Halimi Zuhdy Ls
Pada edisi 15, sajak Ridwan yang berjudul “cintaku Buat Yang Satu” membuatku tertarik untuk mengomentarinya, akrena ia memiliki ciri khas dan karekristik tersendiri.
Jika kita yakini sajak sebagai bentuk intensifikasi dan konsentrasi pernyataan kesan, pada sajak Ridwan hal ini kita temukan, sajaknya menunjukkan adanya pertautan dalam yang erat untuk mendukung makna. Internal coherence-nya terjaga dengan baik.
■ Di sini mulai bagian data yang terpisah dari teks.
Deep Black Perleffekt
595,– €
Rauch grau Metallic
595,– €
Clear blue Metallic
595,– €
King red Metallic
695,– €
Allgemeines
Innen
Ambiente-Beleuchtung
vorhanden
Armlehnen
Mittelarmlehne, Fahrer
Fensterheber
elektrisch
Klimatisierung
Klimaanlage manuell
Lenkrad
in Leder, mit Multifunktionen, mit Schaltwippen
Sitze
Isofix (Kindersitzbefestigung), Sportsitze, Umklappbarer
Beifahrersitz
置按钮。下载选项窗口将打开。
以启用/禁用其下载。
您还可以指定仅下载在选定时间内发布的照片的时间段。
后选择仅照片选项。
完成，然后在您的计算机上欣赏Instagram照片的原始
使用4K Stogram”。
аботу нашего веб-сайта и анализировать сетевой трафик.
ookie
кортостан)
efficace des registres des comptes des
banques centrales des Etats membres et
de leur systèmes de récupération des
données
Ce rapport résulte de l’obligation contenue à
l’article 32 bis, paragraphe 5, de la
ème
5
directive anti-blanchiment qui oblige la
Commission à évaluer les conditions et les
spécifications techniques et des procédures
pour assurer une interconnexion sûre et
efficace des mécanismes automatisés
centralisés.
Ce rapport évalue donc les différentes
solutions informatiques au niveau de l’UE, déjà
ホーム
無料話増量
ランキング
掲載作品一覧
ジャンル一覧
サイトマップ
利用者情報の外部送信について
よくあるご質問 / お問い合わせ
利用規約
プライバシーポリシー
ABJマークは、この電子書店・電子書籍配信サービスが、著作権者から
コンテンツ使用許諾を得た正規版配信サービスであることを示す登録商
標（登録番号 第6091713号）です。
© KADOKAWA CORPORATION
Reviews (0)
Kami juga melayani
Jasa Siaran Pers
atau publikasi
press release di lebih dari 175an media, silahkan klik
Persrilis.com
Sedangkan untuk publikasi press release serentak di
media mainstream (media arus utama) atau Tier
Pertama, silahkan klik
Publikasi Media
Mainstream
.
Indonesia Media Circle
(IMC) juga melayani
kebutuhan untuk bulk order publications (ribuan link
Irama larik-larik sajaknya sederhana, tetapi mampu mendukung makan melalui bangunan citra yang tanmpak menunjuk berbagai rasa dan prasaan.
Ridwan memang kurang cermat dalam pemilihan kata-kata, misalnya ia tidak terlalu memperhitungkan panjang pendeknya kata, jumlah suku kata, sehingga ia terkesan hanya sebagai ungkapan rasa tanpa memilih kata yang indah (melodius), namun ia mampu menyampaikan makna dengan lugas.
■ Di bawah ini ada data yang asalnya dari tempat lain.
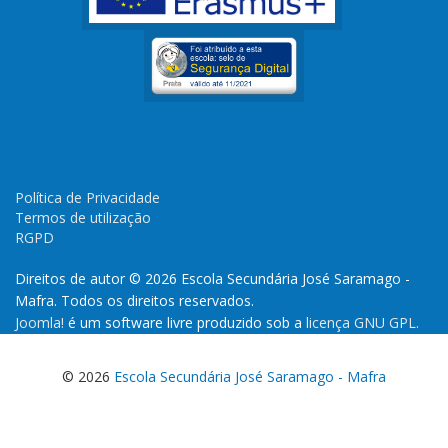
Política de Privacidade
Termos de utilização
RGPD
Direitos de autor © 2026 Escola Secundária José Saramago -
Mafra. Todos os direitos reservados.
Joomla!
é um software livre produzido sob a
licença GNU GPL.
© 2026
Escola Secundária José Saramago - Mafra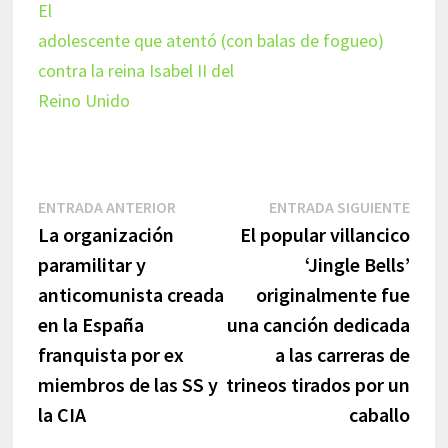
El
adolescente que atentó (con balas de fogueo)
contra la reina Isabel II del
Reino Unido
Navegación
Entrada
Entr
ENTRADA ANTERIOR
ENTRADA SIGUIENTE
anterior:
sigui
La organización
El popular villancico
de
paramilitar y
‘Jingle Bells’
entradas
anticomunista creada
originalmente fue
en la España
una canción dedicada
franquista por ex
a las carreras de
miembros de las SS y
trineos tirados por un
la CIA
caballo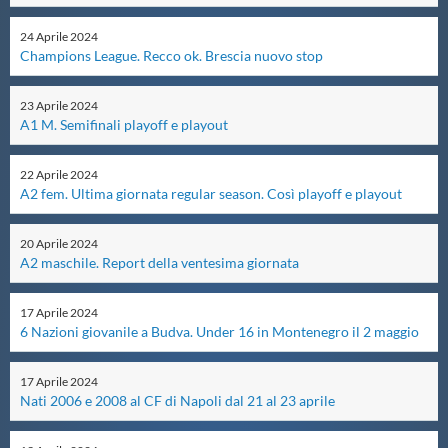
Master
24
Aprile
2024
Champions League. Recco ok. Brescia nuovo stop
Formazione
23
Aprile
2024
A1 M. Semifinali playoff e playout
GUG
22
Aprile
2024
A2 fem. Ultima giornata regular season. Così playoff e playout
Scuole Nuoto
20
Aprile
2024
A2 maschile. Report della ventesima giornata
Propaganda
17
Aprile
2024
6 Nazioni giovanile a Budva. Under 16 in Montenegro il 2 maggio
Centri Federali
17
Aprile
2024
Nati 2006 e 2008 al CF di Napoli dal 21 al 23 aprile
Area Legislativa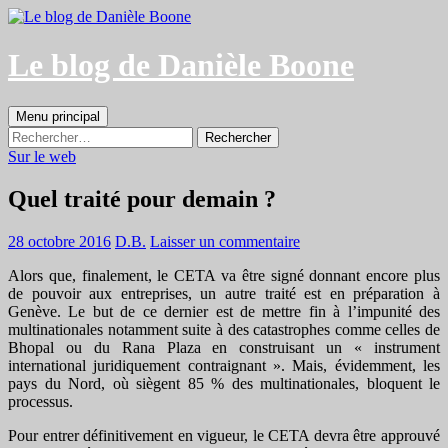
Aller
au
contenu
Le blog de Danièle Boone
Recherche
Menu principal
Rechercher :
Sur le web
Quel traité pour demain ?
28 octobre 2016
D.B.
Laisser un commentaire
Alors que, finalement, le CETA va être signé donnant encore plus
de pouvoir aux entreprises, un autre traité est en préparation à
Genève. Le but de ce dernier est de mettre fin à l’impunité des
multinationales notamment suite à des catastrophes comme celles de
Bhopal ou du Rana Plaza en construisant un « instrument
international juridiquement contraignant ». Mais, évidemment, les
pays du Nord, où siègent 85 % des multinationales, bloquent le
processus.
Pour entrer définitivement en vigueur, le CETA devra être approuvé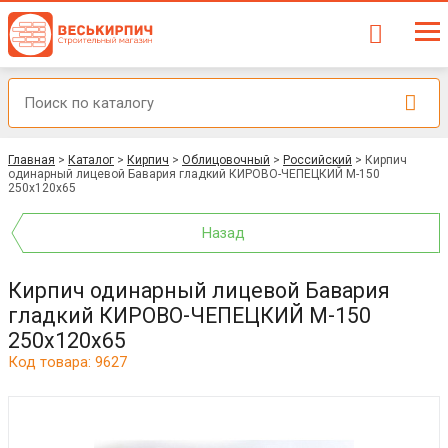
Главная
>
Каталог
>
Кирпич
>
Облицовочный
>
Российский
>
Кирпич
одинарный лицевой Бавария гладкий КИРОВО-ЧЕПЕЦКИЙ М-150
250x120x65
Назад
Кирпич одинарный лицевой Бавария
гладкий КИРОВО-ЧЕПЕЦКИЙ М-150
250x120x65
Код товара: 9627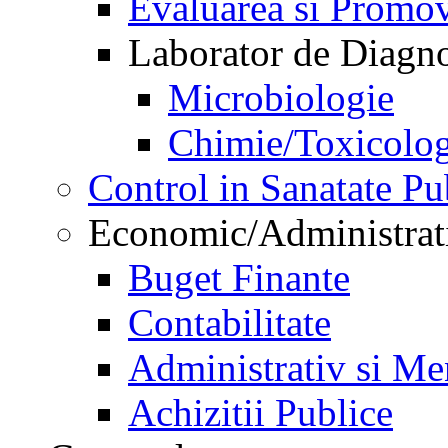
Evaluarea si Promov
Laborator de Diagnos
Microbiologie
Chimie/Toxicolog
Control in Sanatate Pu
Economic/Administrat
Buget Finante
Contabilitate
Administrativ si Me
Achizitii Publice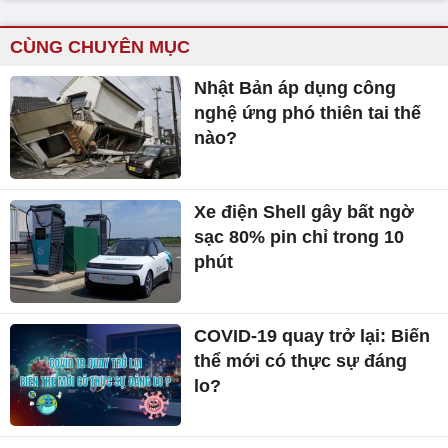
CÙNG CHUYÊN MỤC
Nhật Bản áp dụng công
nghệ ứng phó thiên tai thế
nào?
Xe điện Shell gây bất ngờ
sạc 80% pin chỉ trong 10
phút
COVID-19 quay trở lại: Biến
thể mới có thực sự đáng
lo?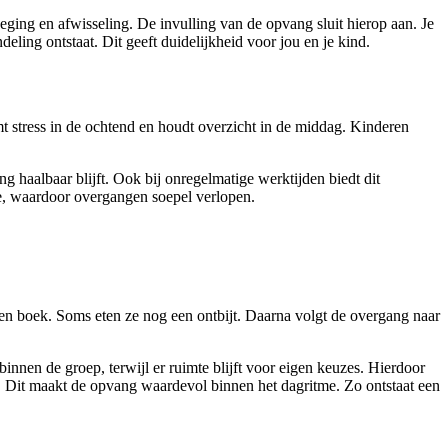
ging en afwisseling. De invulling van de opvang sluit hierop aan. Je
ng ontstaat. Dit geeft duidelijkheid voor jou en je kind.
mt stress in de ochtend en houdt overzicht in de middag. Kinderen
haalbaar blijft. Ook bij onregelmatige werktijden biedt dit
me, waardoor overgangen soepel verlopen.
n een boek. Soms eten ze nog een ontbijt. Daarna volgt de overgang naar
binnen de groep, terwijl er ruimte blijft voor eigen keuzes. Hierdoor
p. Dit maakt de opvang waardevol binnen het dagritme. Zo ontstaat een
Kesederhanaan sajak ini dapat kita lihat, misalnya dalam mengungkapkan mempertanyakan tentang apa yang ia saksikan sehari-hari; adakah yang membasahi pipimu selain doamu/adakah ucapanmu selain doamu/adakah terjagamu selain tahajjudmu/adakah laparmu selain puasamu/apakah kau lakukan demi aku/ dan pertanyaan lain pada baik berikutnya/bagaimana nasibku/siapakah kamu/dimana kamu/akan kemana aku/beruntungkah aku; kalau kita baca sepintas tidak ada yang istimewa dalam sajaknya, tapi ketika kita baca secra utuh maka di sana kita temukaan makna yang cukup dalam ungkapan yang benar-benar tulus tentang hakekat cinta pada-Nya, dan cinta kepada makhluk hanya jalan menemui-Nya; seandainya hari belum petang/kan kubawa kau jalan-jalan/memenuhi rukun Islam/sebagai ujud rasa cintaku/sekaligus penghormatan imanmu/serta penebusan dosa-dosaku.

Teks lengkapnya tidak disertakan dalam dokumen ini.